Lisa Durnau stellt fest, dass ihr Mund offen steht.

»Aber die ganze Epsilon-Indi-Geschichte ...«

»Die ist durchaus real. Es gibt tatsächlich eine Tierra. Aber wir fliegen nicht hin.«

»Moment, Moment. Ich habe das Lichtsegel gesehen. Im Fernsehen. Verdammt, ich habe es sogar mit eigenen Augen gesehen, als Sie es bei diesem Testflug zum L-fünf-Punkt und zurück geschickt haben. Freunde von mir haben ein Teleskop. Wir hatten eine Grillparty. Wir haben es auf einem Monitor gesehen.«

»Daran zweifle ich nicht. Das Lichtsegel ist real, und wir haben es tatsächlich zum Lagrange-fünf-Punkt geschickt. Nur dass es kein Testflug war. Es war die Mission.«

Im selben Jahr, als Lisa Durnau es ins Fußballteam der Fremont High geschafft und festgestellt hatte, dass Rock Boyz, Poolpartys und Sex keine gute Kombination waren, hatte die NASA Tierra entdeckt. Extrasolare Planeten waren schneller aus dem schwarzen Nichts aufgetaucht, als die Astronomen in ihren mythologischen Nachschlagewerken blättern konnten, um passende Namen herauszusuchen. Doch als das Darwin Observatory seine Rosette aus sieben Teleskopen noch einmal für einen genaueren Blick auf Epsilon Indi gerichtet hatte, das nur zehn Lichtjahre entfernt war, fand man einen blassblauen Klecks, der sich an die Wärme der Sonne kuschelte. Eine Wasserwelt. Eine Erdwelt. Spektroskope zerlegten die Atmosphäre und fanden Sauerstoff, Stickstoff, CO2, Wasserdampf und komplexe Kohlenwasserstoffe, die nur das Resultat biologischer Aktivität sein konnten. Da draußen lebte etwas, nahe der Sonne in der schmalen bewohnbaren Zone von Epsilon Indi. Vielleicht nur Ungeziefer. Vielleicht nur Leute, die mit Teleskopen unseren blauen Klecks neben unserer Sonne beobachteten. Das Entdeckerteam taufte den Planeten Tierra. Ein Texaner reichte sofort einen Anspruch auf den Planeten ein, mitsamt allem, was darauf lebte. Es war diese Geschichte, die den Promi-Klatsch und das Verbrechen des Monats verdrängte und Tierra zum Tratschthema an der Supermarktkasse machte.

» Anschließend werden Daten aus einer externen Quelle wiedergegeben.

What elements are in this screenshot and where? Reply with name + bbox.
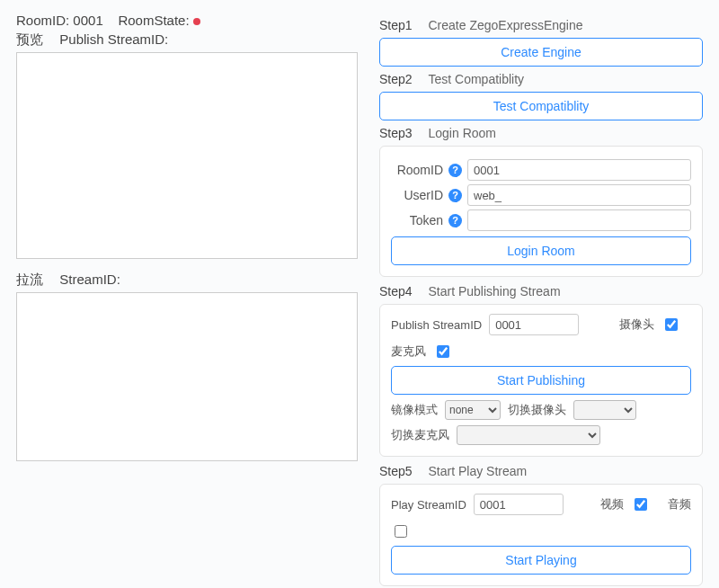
switch-mic-select[interactable] [457,425,600,445]
preview-header: 预览 Publish StreamID: [16,31,358,49]
play-streamid-field-label: Play StreamID [391,498,466,512]
mic-checkbox-label: 麦克风 [391,343,426,360]
userid-input[interactable] [467,184,691,206]
step3-header: Step3 Login Room [379,126,703,140]
step1-num: Step1 [379,18,413,32]
roomid-field-label: RoomID [391,163,443,177]
play-label: 拉流 [16,272,43,287]
camera-checkbox-label: 摄像头 [619,316,654,333]
publish-streamid-input[interactable] [489,314,579,335]
token-input[interactable] [467,209,691,231]
roomstate-indicator-icon [193,18,200,25]
step4-num: Step4 [379,284,413,298]
step5-panel: Play StreamID 视频 音频 Start Playing [379,484,703,586]
roomid-label: RoomID: [16,13,69,28]
step4-desc: Start Publishing Stream [428,284,560,298]
mirror-mode-select[interactable]: none [445,400,501,420]
audio-checkbox[interactable] [395,525,407,538]
start-playing-button[interactable]: Start Playing [391,546,691,575]
step4-header: Step4 Start Publishing Stream [379,284,703,298]
step1-desc: Create ZegoExpressEngine [428,18,582,32]
header-line: RoomID: 0001 RoomState: [16,13,358,28]
step4-panel: Publish StreamID 摄像头 麦克风 Start Publishin… [379,304,703,457]
switch-mic-label: 切换麦克风 [391,427,449,443]
step3-desc: Login Room [428,126,496,140]
play-video-area [16,292,358,461]
userid-field-label: UserID [391,188,443,202]
step2-header: Step2 Test Compatiblity [379,72,703,86]
video-checkbox[interactable] [635,498,647,511]
login-room-button[interactable]: Login Room [391,236,691,265]
create-engine-button[interactable]: Create Engine [379,38,703,67]
switch-camera-label: 切换摄像头 [508,402,566,418]
step5-desc: Start Play Stream [428,464,527,478]
roomid-input[interactable] [467,159,691,181]
switch-camera-select[interactable] [573,400,636,420]
play-header: 拉流 StreamID: [16,272,358,289]
roomid-value: 0001 [73,13,102,28]
token-field-label: Token [391,213,443,227]
play-streamid-label: StreamID: [59,272,120,287]
camera-checkbox[interactable] [665,318,678,331]
mic-checkbox[interactable] [437,345,449,358]
roomstate-label: RoomState: [118,13,189,28]
step3-num: Step3 [379,126,413,140]
publish-streamid-field-label: Publish StreamID [391,318,482,332]
help-icon[interactable]: ? [448,214,462,227]
step1-header: Step1 Create ZegoExpressEngine [379,18,703,32]
mirror-mode-label: 镜像模式 [391,402,438,418]
test-compatibility-button[interactable]: Test Compatiblity [379,92,703,120]
step5-num: Step5 [379,464,413,478]
publish-streamid-label: Publish StreamID: [59,31,168,47]
step2-desc: Test Compatiblity [428,72,524,86]
video-checkbox-label: 视频 [600,496,624,512]
step5-header: Step5 Start Play Stream [379,464,703,478]
help-icon[interactable]: ? [448,164,462,177]
step3-panel: RoomID ? UserID ? Token ? Login Room [379,146,703,277]
audio-checkbox-label: 音频 [668,496,691,512]
help-icon[interactable]: ? [448,189,462,202]
start-publishing-button[interactable]: Start Publishing [391,366,691,395]
play-streamid-input[interactable] [474,494,564,515]
preview-video-area [16,52,358,259]
step2-num: Step2 [379,72,413,86]
preview-label: 预览 [16,31,43,47]
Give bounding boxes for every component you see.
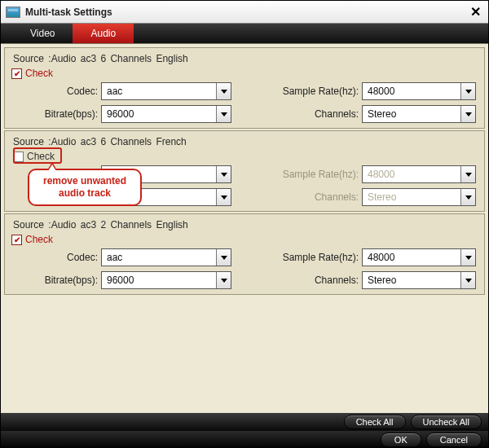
app-icon xyxy=(6,7,20,18)
chevron-down-icon xyxy=(216,106,231,122)
samplerate-label: Sample Rate(hz): xyxy=(264,252,362,263)
source-label: Source :Audio ac3 2 Channels English xyxy=(11,217,478,234)
channels-label: Channels: xyxy=(264,108,362,120)
chevron-down-icon xyxy=(460,106,475,122)
chevron-down-icon xyxy=(216,166,231,182)
chevron-down-icon xyxy=(216,272,231,288)
samplerate-select[interactable]: 48000 xyxy=(362,248,476,266)
samplerate-label: Sample Rate(hz): xyxy=(264,169,362,180)
tab-bar: Video Audio xyxy=(1,24,488,43)
audio-track-panel: Source :Audio ac3 6 Channels French Chec… xyxy=(4,130,485,212)
bitrate-label: Bitrate(bps): xyxy=(11,108,101,120)
channels-label: Channels: xyxy=(264,275,362,286)
channels-select[interactable]: Stereo xyxy=(362,188,476,206)
tab-video[interactable]: Video xyxy=(12,24,73,43)
channels-label: Channels: xyxy=(264,191,362,203)
codec-select[interactable]: aac xyxy=(101,248,231,266)
bitrate-select[interactable]: 96000 xyxy=(101,105,231,123)
chevron-down-icon xyxy=(216,249,231,266)
bitrate-select[interactable] xyxy=(101,188,231,206)
window-title: Multi-task Settings xyxy=(25,7,112,18)
source-label: Source :Audio ac3 6 Channels French xyxy=(11,134,478,151)
check-label: Check xyxy=(25,234,53,245)
codec-label: Codec: xyxy=(11,252,101,263)
chevron-down-icon xyxy=(460,166,475,182)
footer-ok-bar: OK Cancel xyxy=(1,431,488,448)
channels-select[interactable]: Stereo xyxy=(362,105,476,123)
chevron-down-icon xyxy=(460,272,475,288)
bitrate-label: Bitrate(bps): xyxy=(11,275,101,286)
audio-track-panel: Source :Audio ac3 2 Channels English ✔ C… xyxy=(4,213,485,295)
source-label: Source :Audio ac3 6 Channels English xyxy=(11,51,478,68)
check-checkbox[interactable]: ✔ xyxy=(11,68,22,79)
chevron-down-icon xyxy=(460,189,475,205)
check-label: Check xyxy=(27,151,55,162)
channels-select[interactable]: Stereo xyxy=(362,271,476,289)
uncheck-all-button[interactable]: Uncheck All xyxy=(411,415,482,429)
bitrate-select[interactable]: 96000 xyxy=(101,271,231,289)
cancel-button[interactable]: Cancel xyxy=(426,433,482,447)
chevron-down-icon xyxy=(460,83,475,99)
check-checkbox[interactable] xyxy=(13,152,24,162)
samplerate-label: Sample Rate(hz): xyxy=(264,86,362,97)
codec-label: Codec: xyxy=(11,86,101,97)
check-label: Check xyxy=(25,68,53,79)
ok-button[interactable]: OK xyxy=(381,433,421,447)
samplerate-select[interactable]: 48000 xyxy=(362,165,476,183)
codec-select[interactable]: aac xyxy=(101,82,231,100)
samplerate-select[interactable]: 48000 xyxy=(362,82,476,100)
codec-select[interactable] xyxy=(101,165,231,183)
chevron-down-icon xyxy=(216,83,231,99)
audio-track-panel: Source :Audio ac3 6 Channels English ✔ C… xyxy=(4,47,485,129)
check-checkbox[interactable]: ✔ xyxy=(11,235,22,245)
content-area: Source :Audio ac3 6 Channels English ✔ C… xyxy=(1,43,488,413)
chevron-down-icon xyxy=(216,189,231,205)
chevron-down-icon xyxy=(460,249,475,266)
titlebar: Multi-task Settings ✕ xyxy=(1,1,488,24)
footer-check-bar: Check All Uncheck All xyxy=(1,413,488,431)
close-icon[interactable]: ✕ xyxy=(467,4,483,20)
check-all-button[interactable]: Check All xyxy=(344,415,406,429)
tab-audio[interactable]: Audio xyxy=(73,24,134,43)
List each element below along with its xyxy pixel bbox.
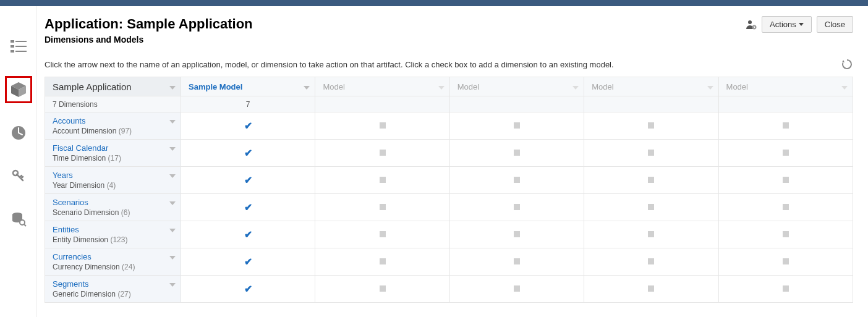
- checkbox-icon: [514, 285, 520, 292]
- dimension-count: (123): [110, 235, 127, 244]
- add-dimension-checkbox[interactable]: [315, 140, 449, 167]
- model-column-menu[interactable]: [572, 82, 579, 91]
- dimension-name-cell: ScenariosScenario Dimension (6): [45, 194, 181, 221]
- add-dimension-checkbox[interactable]: [584, 140, 718, 167]
- dimension-count: (6): [121, 208, 130, 217]
- app-column-menu[interactable]: [169, 82, 176, 91]
- model-column-menu[interactable]: [304, 82, 310, 91]
- app-column-label: Sample Application: [53, 82, 132, 92]
- svg-marker-24: [169, 147, 176, 151]
- add-dimension-checkbox[interactable]: [718, 194, 853, 221]
- actions-button[interactable]: Actions: [762, 16, 812, 33]
- top-chrome-bar: [0, 0, 868, 6]
- nav-cube-icon[interactable]: [6, 77, 31, 102]
- checkbox-icon: [783, 177, 789, 183]
- checkbox-icon: [648, 204, 654, 210]
- dimension-menu[interactable]: [169, 198, 176, 207]
- add-dimension-checkbox[interactable]: [315, 248, 449, 276]
- add-dimension-checkbox[interactable]: [449, 221, 584, 248]
- add-dimension-checkbox[interactable]: [584, 276, 718, 303]
- add-dimension-checkbox[interactable]: [718, 140, 853, 167]
- dimension-menu[interactable]: [169, 252, 176, 261]
- caret-down-icon: [799, 23, 804, 26]
- dimension-link[interactable]: Years: [53, 171, 73, 180]
- table-row: AccountsAccount Dimension (97)✔: [45, 112, 853, 140]
- dimension-link[interactable]: Accounts: [53, 116, 85, 125]
- nav-keys-icon[interactable]: [6, 164, 31, 188]
- checkbox-icon: [514, 177, 520, 183]
- add-dimension-checkbox[interactable]: [449, 194, 584, 221]
- model-column-menu[interactable]: [438, 82, 445, 91]
- check-icon: ✔: [244, 229, 252, 240]
- column-header-model-5: Model: [718, 77, 853, 96]
- dimension-in-model-check[interactable]: ✔: [181, 140, 315, 167]
- table-row: EntitiesEntity Dimension (123)✔: [45, 221, 853, 248]
- dimension-menu[interactable]: [169, 116, 176, 125]
- dimension-in-model-check[interactable]: ✔: [181, 167, 315, 194]
- dimension-in-model-check[interactable]: ✔: [181, 276, 315, 303]
- svg-point-14: [748, 20, 752, 24]
- refresh-icon[interactable]: [841, 58, 853, 70]
- column-header-model-3: Model: [449, 77, 584, 96]
- user-role-icon[interactable]: [746, 19, 757, 30]
- add-dimension-checkbox[interactable]: [315, 276, 449, 303]
- dimension-menu[interactable]: [169, 279, 176, 289]
- checkbox-icon: [380, 285, 386, 292]
- nav-list-icon[interactable]: [6, 34, 31, 59]
- add-dimension-checkbox[interactable]: [449, 248, 584, 276]
- checkbox-icon: [783, 285, 789, 292]
- close-button[interactable]: Close: [817, 16, 853, 33]
- model-column-menu[interactable]: [707, 82, 713, 91]
- dimension-link[interactable]: Scenarios: [53, 198, 88, 207]
- table-row: YearsYear Dimension (4)✔: [45, 167, 853, 194]
- add-dimension-checkbox[interactable]: [584, 167, 718, 194]
- dimension-menu[interactable]: [169, 143, 176, 153]
- add-dimension-checkbox[interactable]: [315, 167, 449, 194]
- dimension-link[interactable]: Fiscal Calendar: [53, 143, 108, 153]
- svg-marker-17: [169, 86, 176, 90]
- dimension-in-model-check[interactable]: ✔: [181, 112, 315, 140]
- add-dimension-checkbox[interactable]: [315, 221, 449, 248]
- dimension-in-model-check[interactable]: ✔: [181, 221, 315, 248]
- dimension-link[interactable]: Currencies: [53, 252, 91, 261]
- dimension-link[interactable]: Entities: [53, 225, 79, 234]
- nav-clock-icon[interactable]: [6, 120, 31, 145]
- dimension-link[interactable]: Segments: [53, 279, 89, 289]
- add-dimension-checkbox[interactable]: [718, 221, 853, 248]
- dimension-type: Entity Dimension: [53, 235, 108, 244]
- table-row: Fiscal CalendarTime Dimension (17)✔: [45, 140, 853, 167]
- dimensions-table: Sample Application Sample Model: [45, 77, 853, 303]
- sample-model-label[interactable]: Sample Model: [189, 82, 242, 91]
- add-dimension-checkbox[interactable]: [718, 167, 853, 194]
- add-dimension-checkbox[interactable]: [315, 194, 449, 221]
- svg-rect-2: [11, 45, 14, 48]
- svg-rect-1: [15, 41, 27, 42]
- dimension-menu[interactable]: [169, 225, 176, 234]
- add-dimension-checkbox[interactable]: [584, 194, 718, 221]
- svg-marker-28: [169, 256, 176, 260]
- dimension-type: Scenario Dimension: [53, 208, 119, 217]
- add-dimension-checkbox[interactable]: [718, 112, 853, 140]
- dimension-menu[interactable]: [169, 171, 176, 180]
- checkbox-icon: [648, 177, 654, 183]
- add-dimension-checkbox[interactable]: [315, 112, 449, 140]
- svg-marker-21: [707, 86, 713, 90]
- add-dimension-checkbox[interactable]: [584, 112, 718, 140]
- svg-marker-26: [169, 201, 176, 205]
- add-dimension-checkbox[interactable]: [718, 248, 853, 276]
- add-dimension-checkbox[interactable]: [449, 276, 584, 303]
- add-dimension-checkbox[interactable]: [584, 248, 718, 276]
- dimension-count: (24): [122, 263, 135, 271]
- add-dimension-checkbox[interactable]: [449, 112, 584, 140]
- add-dimension-checkbox[interactable]: [718, 276, 853, 303]
- dimension-in-model-check[interactable]: ✔: [181, 248, 315, 276]
- model-column-menu[interactable]: [841, 82, 848, 91]
- dimension-in-model-check[interactable]: ✔: [181, 194, 315, 221]
- checkbox-icon: [380, 177, 386, 183]
- add-dimension-checkbox[interactable]: [584, 221, 718, 248]
- nav-db-search-icon[interactable]: [6, 207, 31, 232]
- checkbox-icon: [783, 150, 789, 156]
- add-dimension-checkbox[interactable]: [449, 140, 584, 167]
- check-icon: ✔: [244, 120, 252, 131]
- add-dimension-checkbox[interactable]: [449, 167, 584, 194]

Eine andere Erde? Wie ist da das Wetter? Wie kann dem Kerl ein Planet gehören? Er muss nur einen Claim einreichen, mehr nicht. Das wäre so, als wäre die Hälfte deiner DNS das Eigentum irgendeines Biotech-Konzerns. Jedes Mal, wenn du Sex hast, verletzt du das Copyright.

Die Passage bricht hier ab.